Monday 7 February 2011

January council meeting, part II

The headline news in last week’s Rye Observer was that Rye Town Council had decided not to increase next year’s local tax. Well done, Rye!
Across the border, residents will be paying 20% more to Icklesham Parish Council (more than quadrupling the parish tax since the first of us became a councillor in 2003). Ironically, one of the councillors who voted for next year’s tax hike lives in Rye!
Last week, we promised to report on the secret discussion at Icklesham Parish Council in January. Councillors were told that they were not even allowed to mention the subject of the discussion. However, the published agenda stated “staff matters”, which rather blew the gaff. It is also public knowledge that the parish clerk, who joined in May, resigned in November and that the parish council is advertising for a replacement. So, it is fairly obvious what the “staff matter” was about!
We were told that the reason for keeping the matter secret from voters was the right of council employees to confidentiality about the terms of their employment. However, the former parish clerk does not have a problem about discussion of the way the matter was handled.
First, it needs to be made clear that council employees such as clerks are employed by the council as a whole. No individual councillor or group of councillors has the authority to take an employment (or any other) decision on their own. This includes the chairman of the parish council, who has no executive powers and whose function is purely to moderate council meetings. All decisions must be made by the full council or by a committee to whom the full council has specifically delegated powers.
Second, it also needs to be made clear that the vice chairman of a parish council has absolutely no status unless and until the chairman is absent.
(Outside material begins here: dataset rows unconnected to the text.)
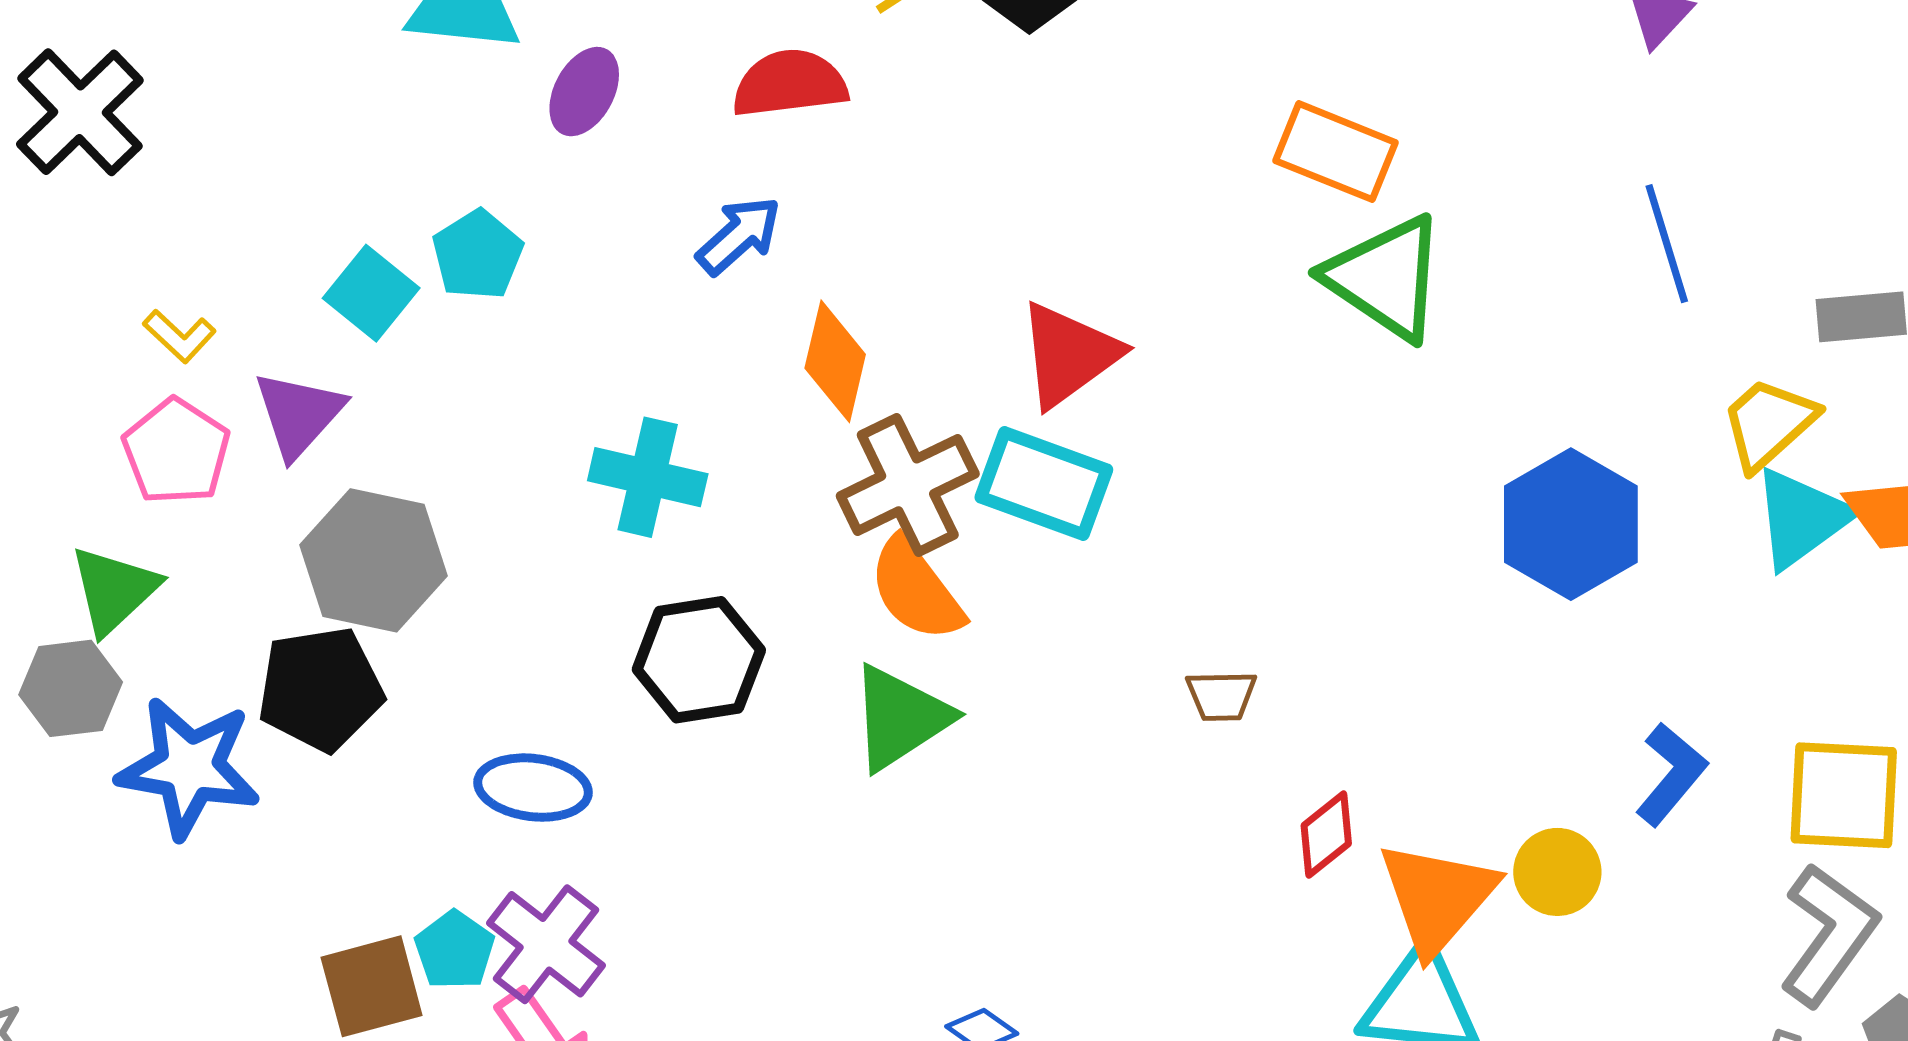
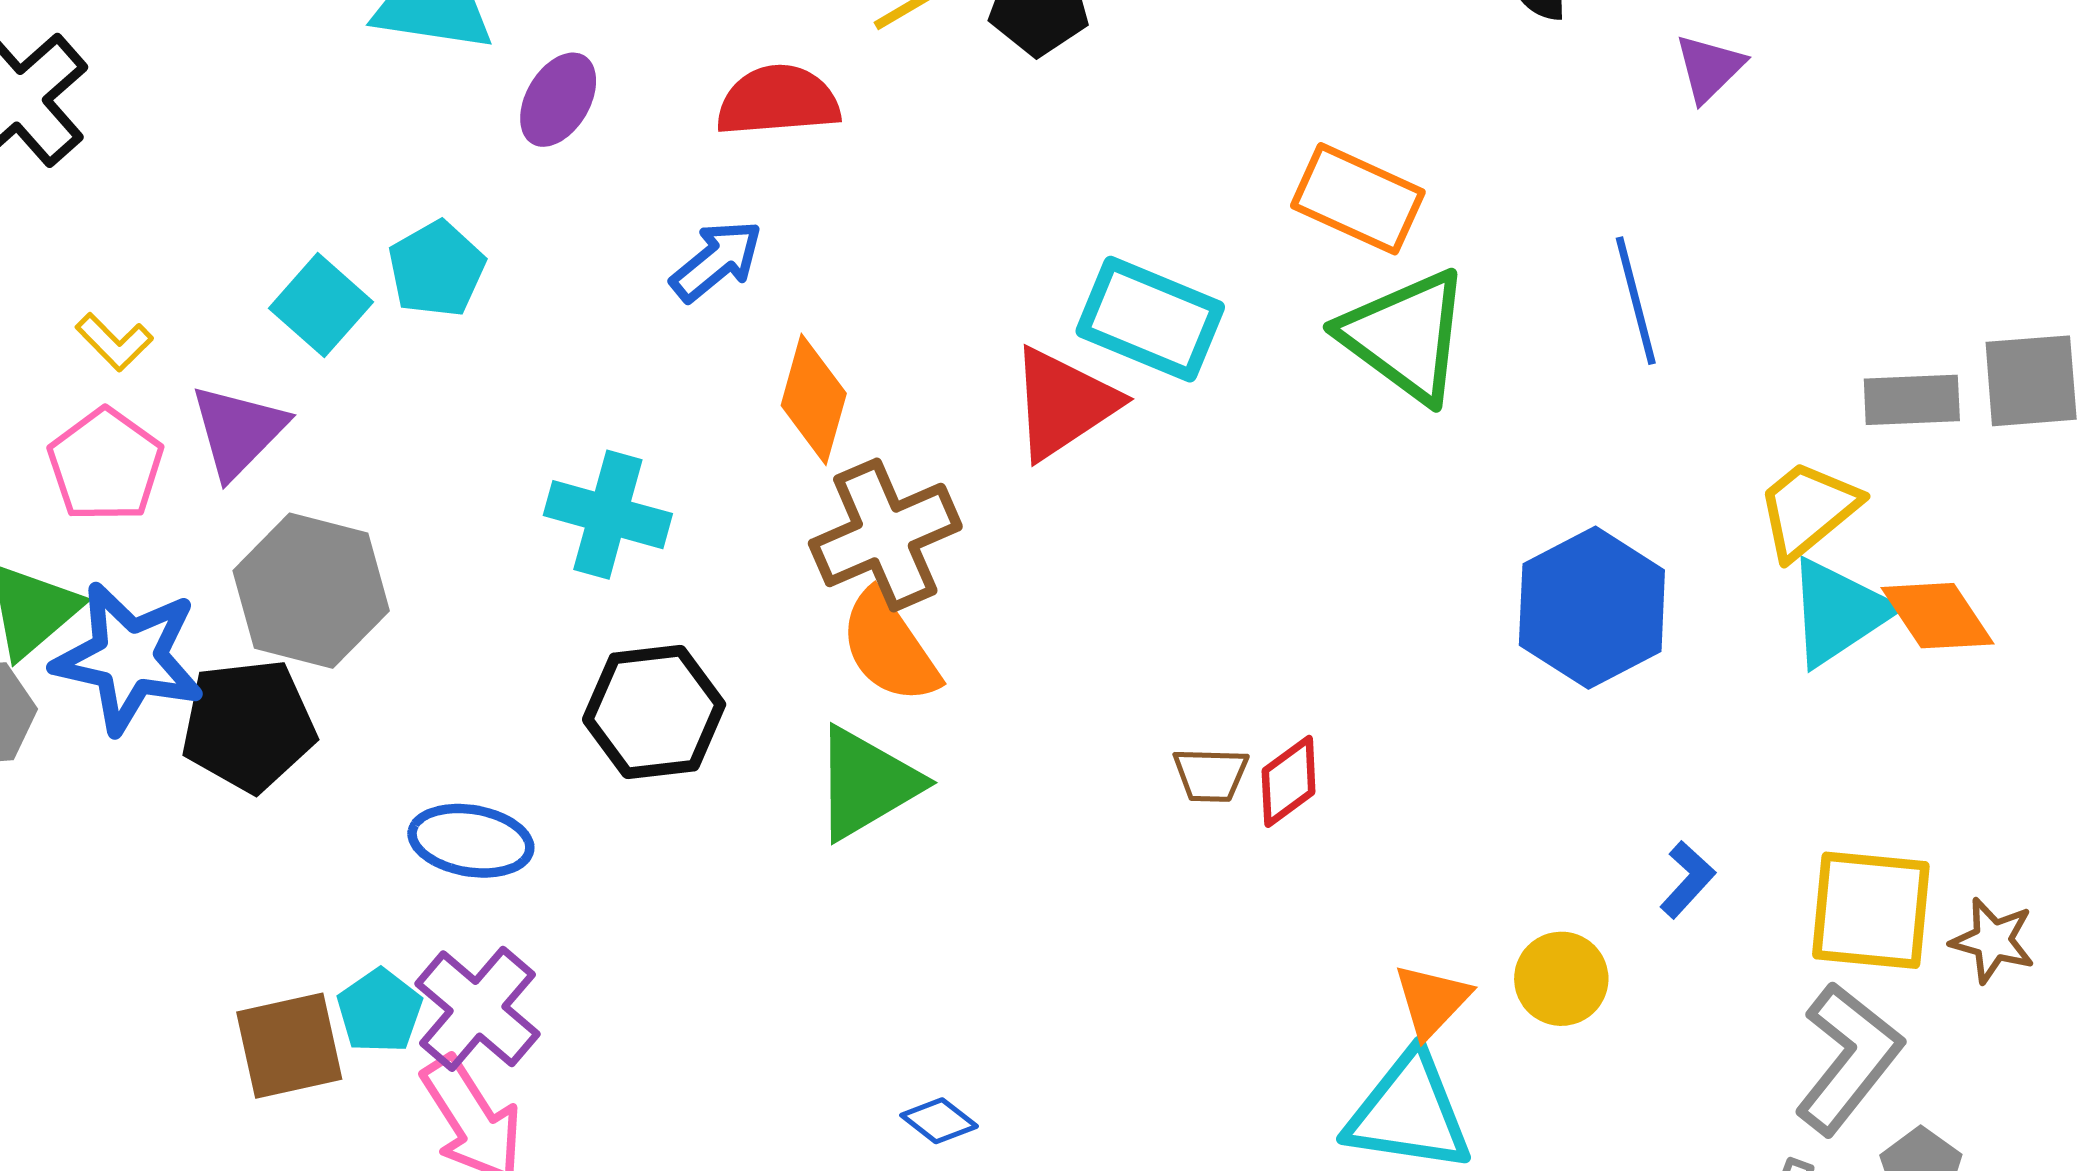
blue line: (1667, 244) -> (1636, 301), moved
cyan rectangle: (1044, 484) -> (1150, 319), moved
blue star: (189, 767) -> (129, 658), moved
blue L-shape: (1671, 774) -> (1687, 880), size x0.7
red diamond: (1326, 835) -> (1289, 781), moved
orange triangle: (1437, 898) -> (1432, 1000), size x0.6

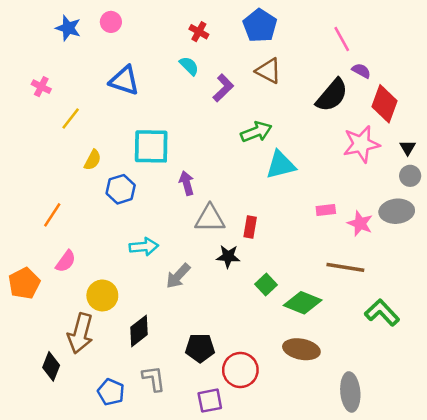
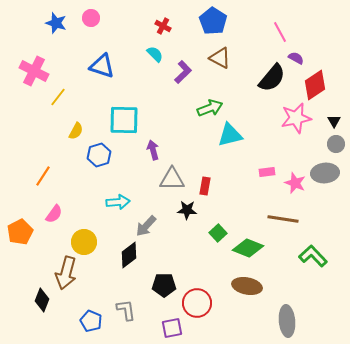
pink cross: (41, 87) -> (34, 71), size x1.8
red diamond: (384, 104) -> (315, 85), turned 36
black diamond: (139, 331) -> (129, 255), moved

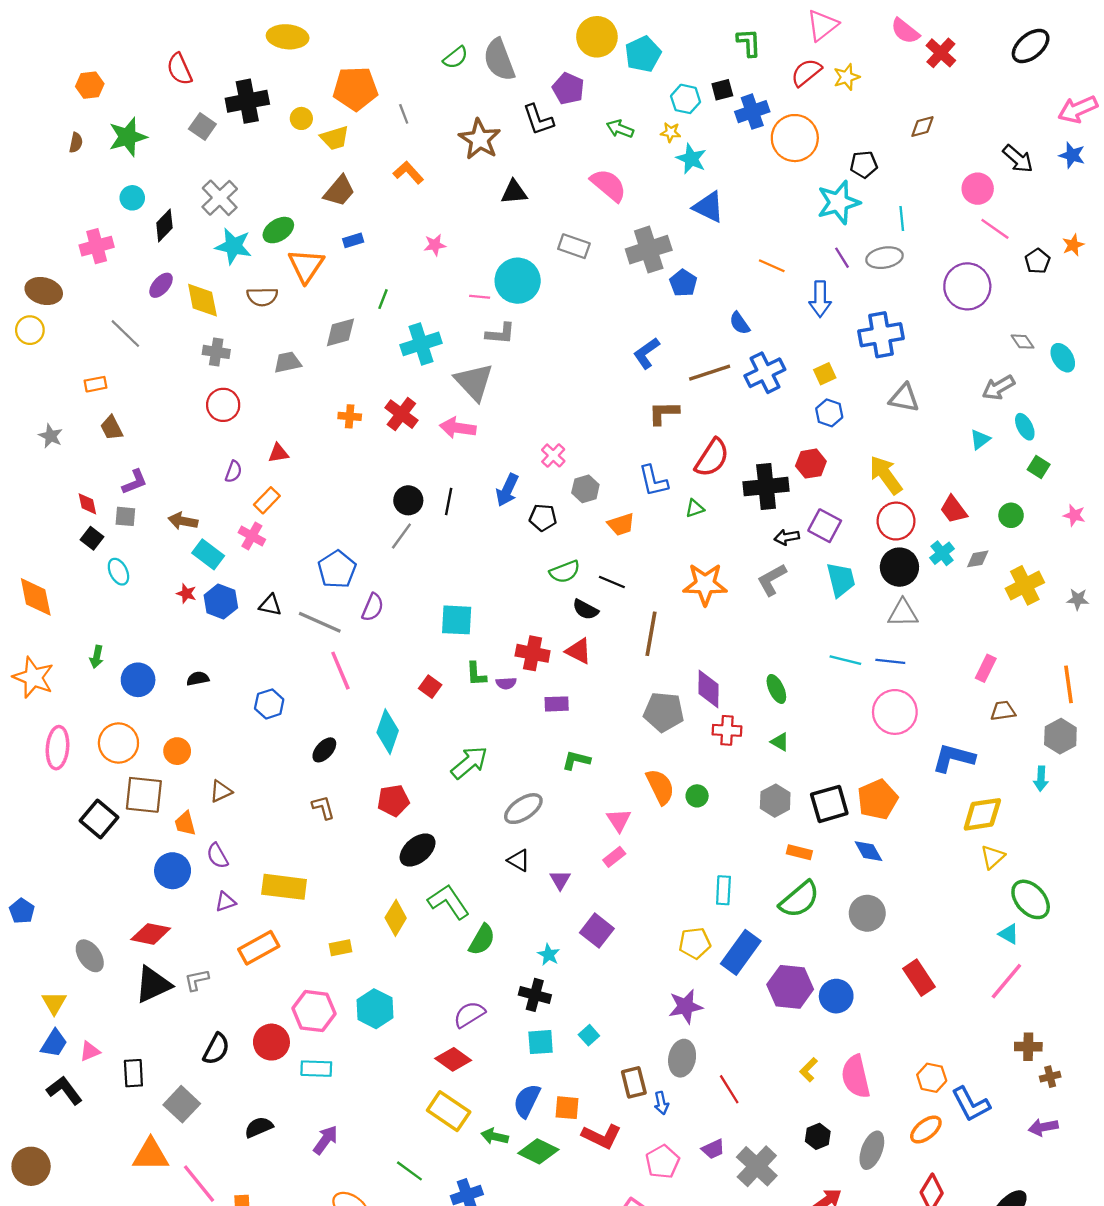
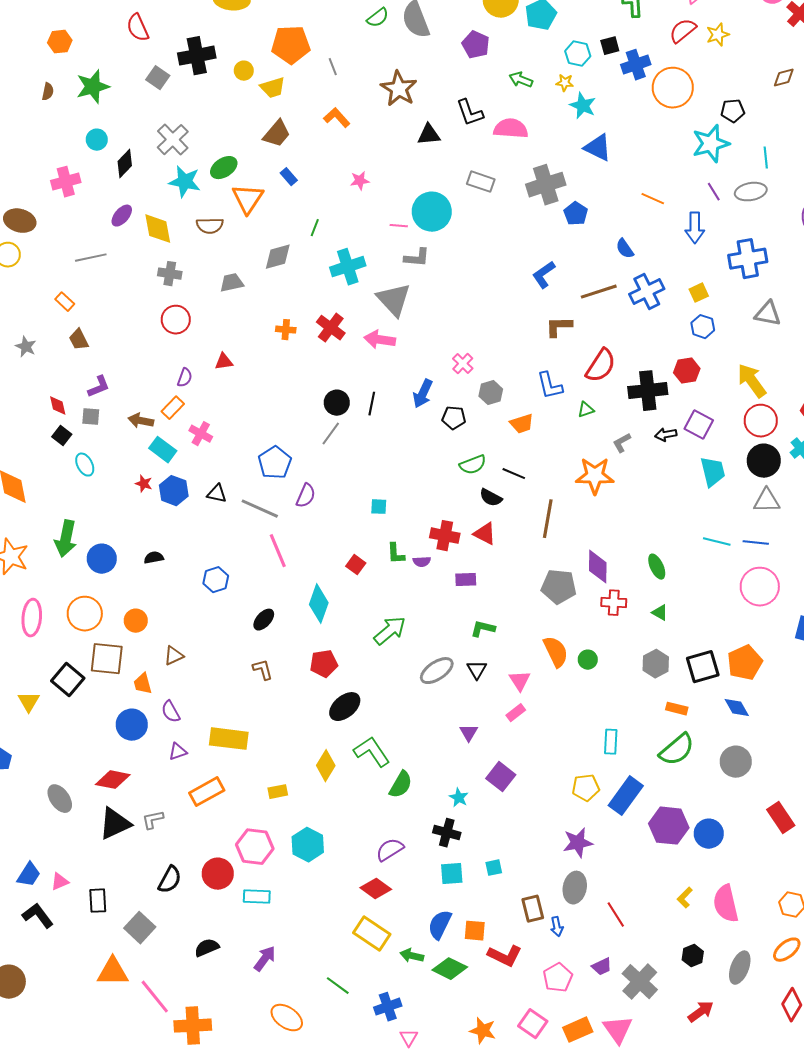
black L-shape: (538, 120) -> (470, 113), moved
pink semicircle: (608, 185) -> (511, 129), turned -36
blue rectangle: (353, 240) -> (289, 177), turned 66
gray line: (125, 334) -> (91, 258), turned -56
orange rectangle: (95, 384) -> (65, 302), turned 54
orange rectangle: (267, 500) -> (173, 408), moved
gray L-shape: (772, 580) -> (622, 443), moved, size x0.7
cyan square: (457, 620) -> (379, 507), size x0.6
green arrow: (97, 657) -> (66, 539), size x1.8
black triangle: (519, 860) -> (477, 670), moved, turned 30
yellow triangle: (54, 1003) -> (29, 702), moved
cyan square: (589, 1035) -> (494, 868), turned 30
Otherwise, the vice chairman is just another councillor.
Given this situation, the fact that the events which led to the resignation of the clerk involved the chairman and vice chairman acting alone and without the authority of the council is clearly a matter of concern. But if the clerk was unfairly dismissed, it is the council as a whole and tax-payers who would be penalised. When pressed in December, the chairman of Icklesham Parish Council refused to answer questions from councillors, even in secret session. He claimed that he had been advised by the Sussex Association of Local Councils (SALC) not to discuss the matter, even with councillors and despite the fact that councillors acting collectively as the council are legally the clerk’s employer. He failed to reveal to the council that the clerk had written a resignation letter setting out her side of events until he was specifically asked. He then agreed to copy the letter to all councillors and, when pressed, agreed to copy the advice he claimed to have received from SALC. It should be noted that it is council policy that all such external advice should be requested and taken in written form.
Following the December meeting, we informed the chairman that, unless the council was allowed to discuss the resignation of the clerk at the next meeting, we would use our power to call a special meeting to do just that. It was reluctantly agreed to include the matter in the January agenda.
By the time of the January meeting, councillors had still not been sent a copy of the clerk’s resignation letter nor a copy of the SALC advice as promised. The resignation letter was distributed at the meeting, leaving no time to read and absorb. The SALC advice continued to be withheld. After turning off the council’s expensive recording system, the chairman read a long and detailed statement justifying the actions of himself and the vice chairman. He then refused to answer questions from councillors or provide the council with copies of his statement.
Subsequently, the chairman has supplied copies of e-mails between himself and SALC. They contain no substantive advice.
So, the situation is that an employment problem may have been created by the unauthorised action of the chairman and vice chairman, who usurped the authority of the council, and that the council may as a consequence have been exposed unwittingly to a charge of unfair dismissal. However, the elected councillors are not permitted to know all the facts about the management of an employee for whom they collectively bear the legal responsibility as employer.

Secrecy in government, particularly at local level, is rarely justifiable, even if cloaked in terms of employee confidentiality, but can never justify withholding information from elected representatives. It can too easily be used to hide incompetence, indolence and dishonesty from the public, and avoid the scrutiny that is one of the fundamental safeguards of democracy.

What’s going on at Icklesham Parish Council? How would we know? We’re just elected councillors.